● **TASK**:
Determine which lines of the records include the word "iekšlietu", and copy them.

● **DATA FOR THIS TASK**:

-------

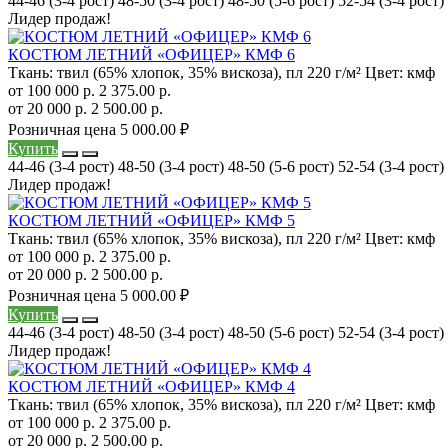
44-46 (3-4 рост)
48-50 (3-4 рост)
48-50 (5-6 рост)
52-54 (3-4 рост)
Лидер продаж!
КОСТЮМ ЛЕТНИЙ «ОФИЦЕР» КМФ 6
Ткань:
твил (65% хлопок, 35% вискоза), пл 220 г/м²
Цвет:
кмф
от 100 000 р.
2 375.00 р.
от 20 000 р.
2 500.00 р.
Розничная цена
5 000.00 ₽
Купить
44-46 (3-4 рост)
48-50 (3-4 рост)
48-50 (5-6 рост)
52-54 (3-4 рост)
Лидер продаж!
КОСТЮМ ЛЕТНИЙ «ОФИЦЕР» КМФ 5
Ткань:
твил (65% хлопок, 35% вискоза), пл 220 г/м²
Цвет:
кмф
от 100 000 р.
2 375.00 р.
от 20 000 р.
2 500.00 р.
Розничная цена
5 000.00 ₽
Купить
44-46 (3-4 рост)
48-50 (3-4 рост)
48-50 (5-6 рост)
52-54 (3-4 рост)
Лидер продаж!
КОСТЮМ ЛЕТНИЙ «ОФИЦЕР» КМФ 4
Ткань:
твил (65% хлопок, 35% вискоза), пл 220 г/м²
Цвет:
кмф
от 100 000 р.
2 375.00 р.
от 20 000 р.
2 500.00 р.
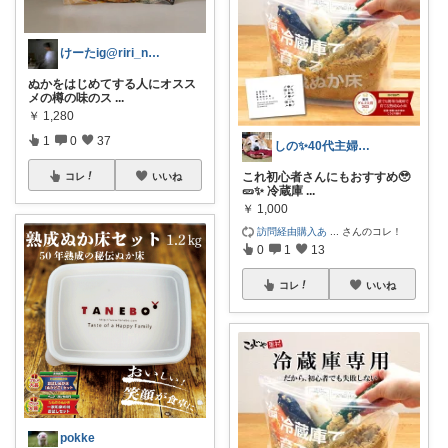
けーたig@riri_natural_
ぬかをはじめてする人にオスス
メの樽の味のス
...
￥
1,280
1
0
37
しの✨40代主婦の好きなもの
これ初心者さんにもおすすめ🥹
コレ
いいね
🥒✨ 冷蔵庫
...
￥
1,000
訪問経由購入あ
...
さんのコレ！
0
1
13
コレ
いいね
pokke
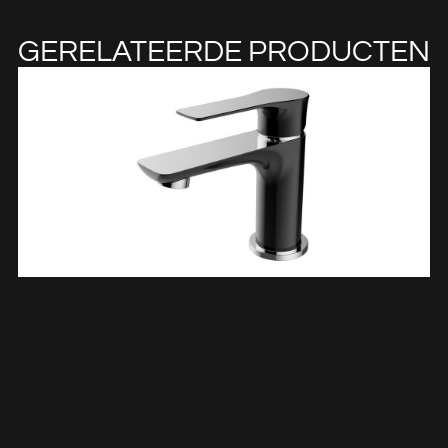
GERELATEERDE PRODUCTEN
Casma Eenhendel Wastafelmengkraan Laag Zwart/chroom
294267
€
126,96
TOEVOEGEN AAN WINKELWAGEN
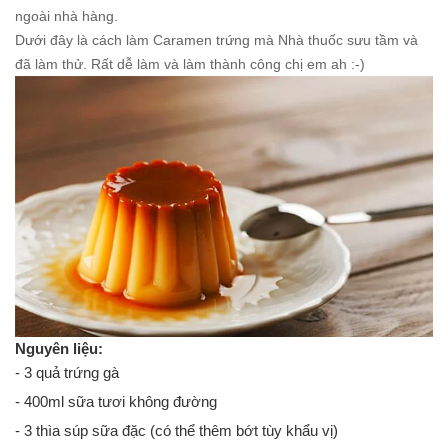
ngoài nhà hàng.
Dưới đây là cách làm Caramen trứng mà Nhà thuốc sưu tầm và
đã làm thử. Rất dễ làm và làm thành công chị em ah :-)
Nguyên liệu:
- 3 quả trứng gà
- 400ml sữa tươi không đường
- 3 thìa súp sữa đặc (có thể thêm bớt tùy khẩu vị)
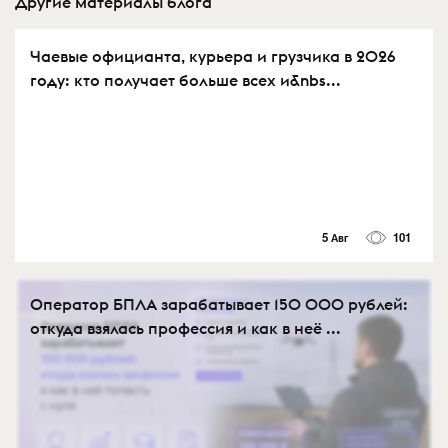
Другие материалы блога
Чаевые официанта, курьера и грузчика в 2026
году: кто получает больше всех и&nbs...
5 Авг
101
Оператор БПЛА зарабатывает 150 000 рублей:
откуда взялась профессия и как в неё ...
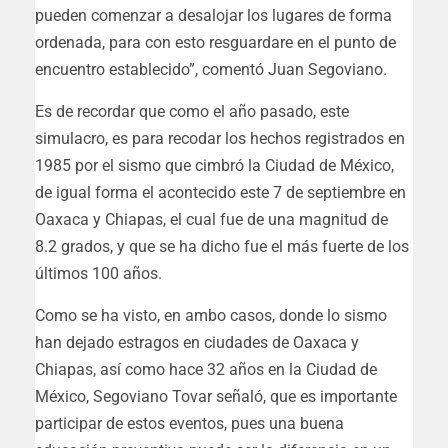
pueden comenzar a desalojar los lugares de forma
ordenada, para con esto resguardare en el punto de
encuentro establecido”, comentó Juan Segoviano.
Es de recordar que como el año pasado, este
simulacro, es para recodar los hechos registrados en
1985 por el sismo que cimbró la Ciudad de México,
de igual forma el acontecido este 7 de septiembre en
Oaxaca y Chiapas, el cual fue de una magnitud de
8.2 grados, y que se ha dicho fue el más fuerte de los
últimos 100 años.
Como se ha visto, en ambo casos, donde lo sismo
han dejado estragos en ciudades de Oaxaca y
Chiapas, así como hace 32 años en la Ciudad de
México, Segoviano Tovar señaló, que es importante
participar de estos eventos, pues una buena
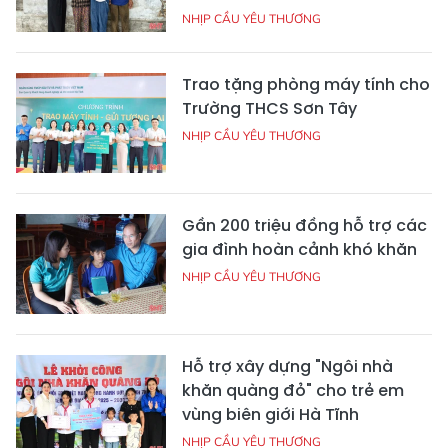
NHỊP CẦU YÊU THƯƠNG
Trao tặng phòng máy tính cho
Trường THCS Sơn Tây
NHỊP CẦU YÊU THƯƠNG
Gần 200 triệu đồng hỗ trợ các
gia đình hoàn cảnh khó khăn
NHỊP CẦU YÊU THƯƠNG
Hỗ trợ xây dựng "Ngôi nhà
khăn quàng đỏ" cho trẻ em
vùng biên giới Hà Tĩnh
NHỊP CẦU YÊU THƯƠNG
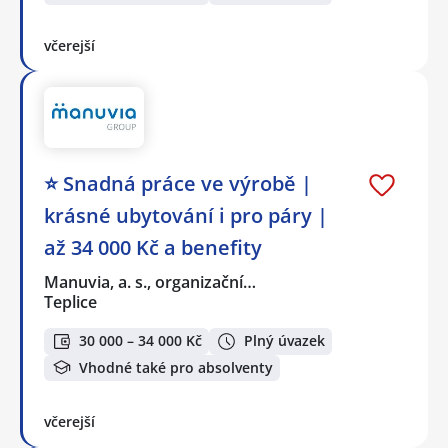
včerejší
⭐ Snadná práce ve výrobě |
krásné ubytování i pro páry |
až 34 000 Kč a benefity
Manuvia, a. s., organizační…
Teplice
30 000 – 34 000 Kč
Plný úvazek
Vhodné také pro absolventy
včerejší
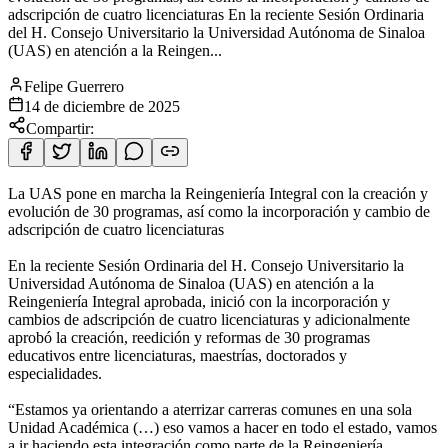
adscripción de cuatro licenciaturas En la reciente Sesión Ordinaria
del H. Consejo Universitario la Universidad Autónoma de Sinaloa
(UAS) en atención a la Reingen...
Felipe Guerrero
14 de diciembre de 2025
Compartir:
La UAS pone en marcha la Reingeniería Integral con la creación y
evolución de 30 programas, así como la incorporación y cambio de
adscripción de cuatro licenciaturas
En la reciente Sesión Ordinaria del H. Consejo Universitario la
Universidad Autónoma de Sinaloa (UAS) en atención a la
Reingeniería Integral aprobada, inició con la incorporación y
cambios de adscripción de cuatro licenciaturas y adicionalmente
aprobó la creación, reedición y reformas de 30 programas
educativos entre licenciaturas, maestrías, doctorados y
especialidades.
“Estamos ya orientando a aterrizar carreras comunes en una sola
Unidad Académica (…) eso vamos a hacer en todo el estado, vamos
a ir haciendo esta integración como parte de la Reingeniería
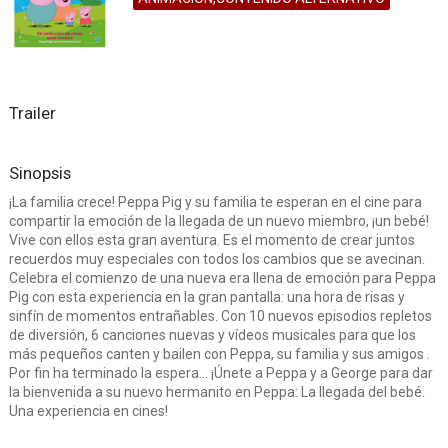
Trailer
Sinopsis
¡La familia crece! Peppa Pig y su familia te esperan en el cine para
compartir la emoción de la llegada de un nuevo miembro, ¡un bebé!
Vive con ellos esta gran aventura. Es el momento de crear juntos
recuerdos muy especiales con todos los cambios que se avecinan.
Celebra el comienzo de una nueva era llena de emoción para Peppa
Pig con esta experiencia en la gran pantalla: una hora de risas y
sinfín de momentos entrañables. Con 10 nuevos episodios repletos
de diversión, 6 canciones nuevas y vídeos musicales para que los
más pequeños canten y bailen con Peppa, su familia y sus amigos .
Por fin ha terminado la espera… ¡Únete a Peppa y a George para dar
la bienvenida a su nuevo hermanito en Peppa: La Ilegada del bebé.
Una experiencia en cines!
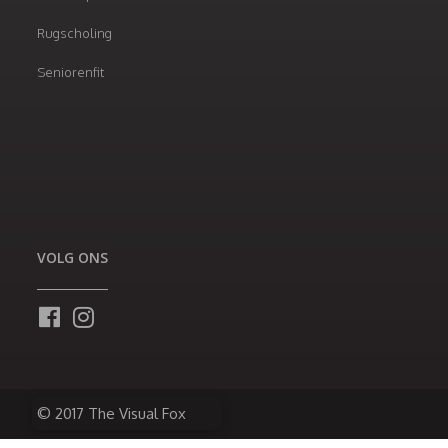
Rugscholing
Seniorenfit
VOLG ONS
© 2017 The Visual Fox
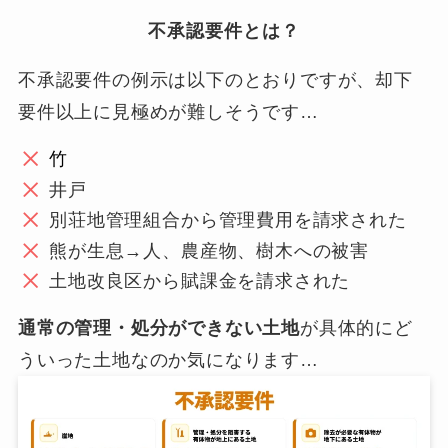
不承認要件とは？
不承認要件の例示は以下のとおりですが、却下
要件以上に見極めが難しそうです…
竹
井戸
別荘地管理組合から管理費用を請求された
熊が生息→人、農産物、樹木への被害
土地改良区から賦課金を請求された
通常の管理・処分ができない土地
が具体的にど
ういった土地なのか気になります…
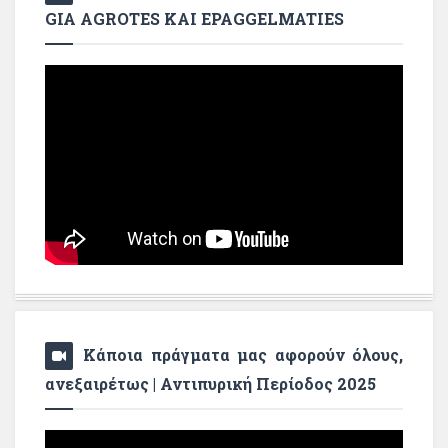
GIA AGROTES KAI EPAGGELMATIES
Κάποια πράγματα μας αφορούν όλους,
ανεξαιρέτως | Αντιπυρική Περίοδος 2025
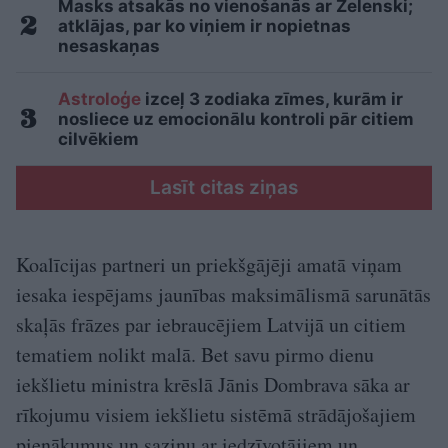
Masks atsakās no vienošanās ar Zelenski;
atklājas, par ko viņiem ir nopietnas
nesaskaņas
Astroloģe
izceļ 3 zodiaka zīmes, kurām ir
nosliece uz emocionālu kontroli pār citiem
cilvēkiem
Lasīt citas ziņas
Koalīcijas partneri un priekšgājēji amatā viņam
iesaka iespējams jaunības maksimālismā sarunātās
skaļās frāzes par iebraucējiem Latvijā un citiem
tematiem nolikt malā. Bet savu pirmo dienu
iekšlietu ministra krēslā Jānis Dombrava sāka ar
rīkojumu visiem iekšlietu sistēmā strādājošajiem
pienākumus un saziņu ar iedzīvotājiem un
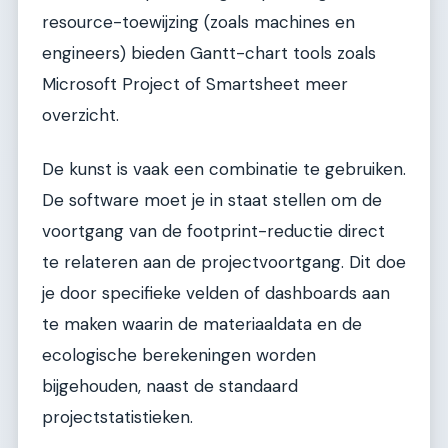
resource-toewijzing (zoals machines en
engineers) bieden Gantt-chart tools zoals
Microsoft Project of Smartsheet meer
overzicht.
De kunst is vaak een combinatie te gebruiken.
De software moet je in staat stellen om de
voortgang van de footprint-reductie direct
te relateren aan de projectvoortgang. Dit doe
je door specifieke velden of dashboards aan
te maken waarin de materiaaldata en de
ecologische berekeningen worden
bijgehouden, naast de standaard
projectstatistieken.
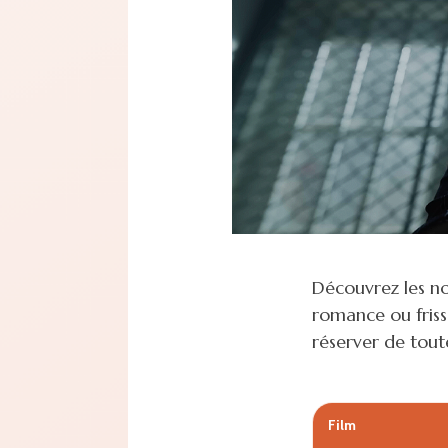
Découvrez les no
romance ou frisso
réserver de tout
Film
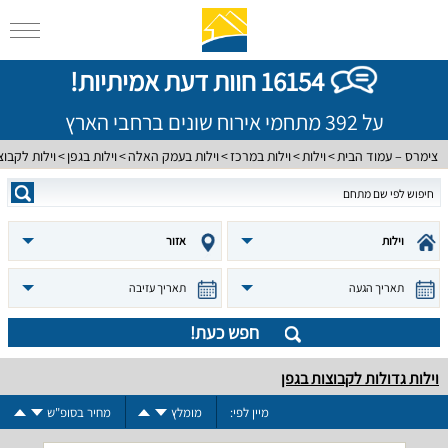
16154 חוות דעת אמיתיות!
על 392 מתחמי אירוח שונים ברחבי הארץ
צימרס – עמוד הבית
וילות
וילות במרכז
וילות בעמק האלה
וילות בגפן
וילות לקבוצ
וילות
אזור
תאריך הגעה
תאריך עזיבה
חפש כעת!
וילות גדולות לקבוצות בגפן
מיין לפי:
מומלץ
מחיר בסופ"ש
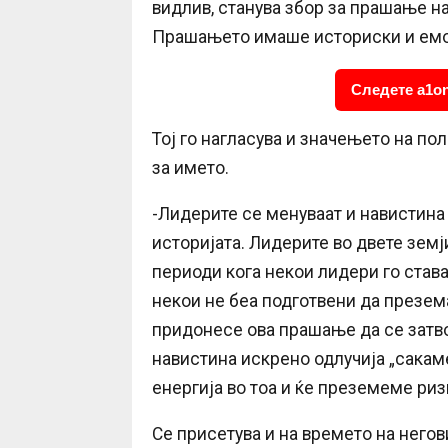
видлив, станува збор за прашање на
Прашањето имаше историски и емоц
Следете a1on
Тој го нагласува и значењето на п
за името.
-Лидерите се менуваат и навистина
историјата. Лидерите во двете зем
периоди кога некои лидери го става
некои не беа подготвени да презема
придонесе ова прашање да се затв
навистина искрено одлучија „сака
енергија во тоа и ќе преземеме ри
Се присетува и на времето на негов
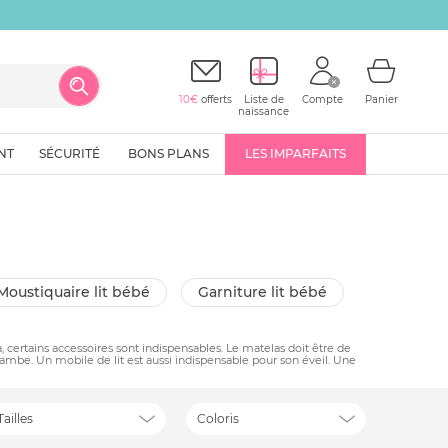
10€
offerts
Liste de
Compte
Panier
naissance
NT
SÉCURITÉ
BONS PLANS
LES IMPARFAITS
moustiquaire lit bébé
garniture lit bébé
a, certains accessoires sont indispensables. Le matelas doit être de
jambe. Un mobile de lit est aussi indispensable pour son éveil. Une
Tailles
Coloris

-------

● **SOLUTION FOR THIS PROBLEM**:
iekšlietu ministra krēslā Jānis Dombrava sāka ar
rīkojumu visiem iekšlietu sistēmā strādājošajiem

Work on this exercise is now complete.